_PROBLEM DESCRIPTION_
In the listing below, the lines starting at the line with "Mitgliedschaft des vlk." and ending at the line with "ยกเลิกด้วยตนเองใน HubSpot" are to be output verbatim. Images stay out of the copy.

_RECORD SET_
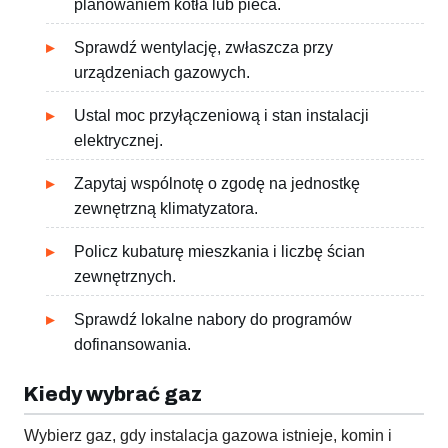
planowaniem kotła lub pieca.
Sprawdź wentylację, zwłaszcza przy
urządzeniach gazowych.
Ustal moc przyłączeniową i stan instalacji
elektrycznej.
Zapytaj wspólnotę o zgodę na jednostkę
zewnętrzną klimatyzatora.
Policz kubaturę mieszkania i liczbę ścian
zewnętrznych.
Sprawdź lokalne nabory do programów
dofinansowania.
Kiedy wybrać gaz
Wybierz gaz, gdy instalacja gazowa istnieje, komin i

* * *

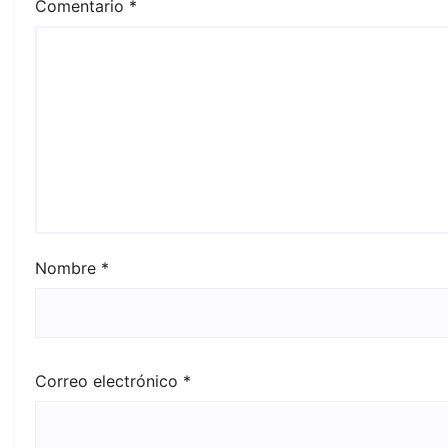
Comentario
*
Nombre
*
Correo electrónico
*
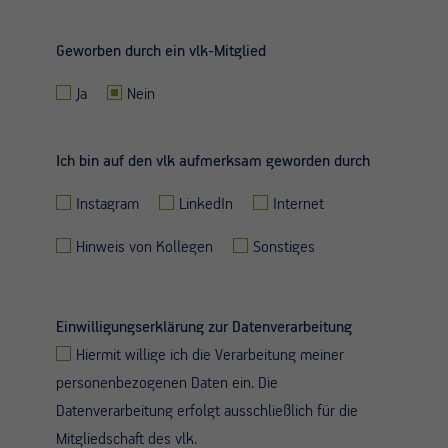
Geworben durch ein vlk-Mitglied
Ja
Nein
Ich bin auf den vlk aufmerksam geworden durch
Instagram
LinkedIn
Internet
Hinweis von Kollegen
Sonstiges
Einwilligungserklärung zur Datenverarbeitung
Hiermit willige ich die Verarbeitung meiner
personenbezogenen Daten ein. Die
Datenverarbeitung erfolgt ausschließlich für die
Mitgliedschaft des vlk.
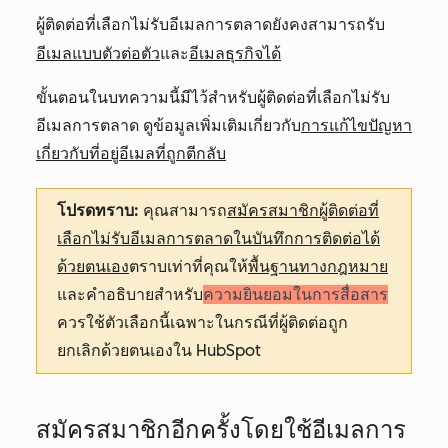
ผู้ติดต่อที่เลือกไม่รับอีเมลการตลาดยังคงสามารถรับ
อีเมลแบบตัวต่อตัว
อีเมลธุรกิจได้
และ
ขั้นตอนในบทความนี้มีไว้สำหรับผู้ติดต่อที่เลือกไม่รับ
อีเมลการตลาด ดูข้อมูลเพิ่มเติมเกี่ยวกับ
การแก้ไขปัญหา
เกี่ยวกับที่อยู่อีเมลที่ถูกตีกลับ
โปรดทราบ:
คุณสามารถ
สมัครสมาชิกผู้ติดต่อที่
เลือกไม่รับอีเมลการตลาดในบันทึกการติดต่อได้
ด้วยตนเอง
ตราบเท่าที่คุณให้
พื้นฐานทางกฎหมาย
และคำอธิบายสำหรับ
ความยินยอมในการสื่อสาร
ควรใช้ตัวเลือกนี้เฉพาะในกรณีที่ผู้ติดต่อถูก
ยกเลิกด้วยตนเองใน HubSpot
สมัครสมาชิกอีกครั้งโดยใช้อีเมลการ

_RESPONSE TO THIS TASK_
Mitgliedschaft des vlk.
ผู้ติดต่อที่เลือกไม่รับอีเมลการตลาดยังคงสามารถรับ
อีเมลแบบตัวต่อตัว
อีเมลธุรกิจได้
และ
ขั้นตอนในบทความนี้มีไว้สำหรับผู้ติดต่อที่เลือกไม่รับ
อีเมลการตลาด ดูข้อมูลเพิ่มเติมเกี่ยวกับ
การแก้ไขปัญหา
เกี่ยวกับที่อยู่อีเมลที่ถูกตีกลับ
โปรดทราบ:
คุณสามารถ
สมัครสมาชิกผู้ติดต่อที่
เลือกไม่รับอีเมลการตลาดในบันทึกการติดต่อได้
ด้วยตนเอง
ตราบเท่าที่คุณให้
พื้นฐานทางกฎหมาย
และคำอธิบายสำหรับ
ความยินยอมในการสื่อสาร
ควรใช้ตัวเลือกนี้เฉพาะในกรณีที่ผู้ติดต่อถูก
ยกเลิกด้วยตนเองใน HubSpot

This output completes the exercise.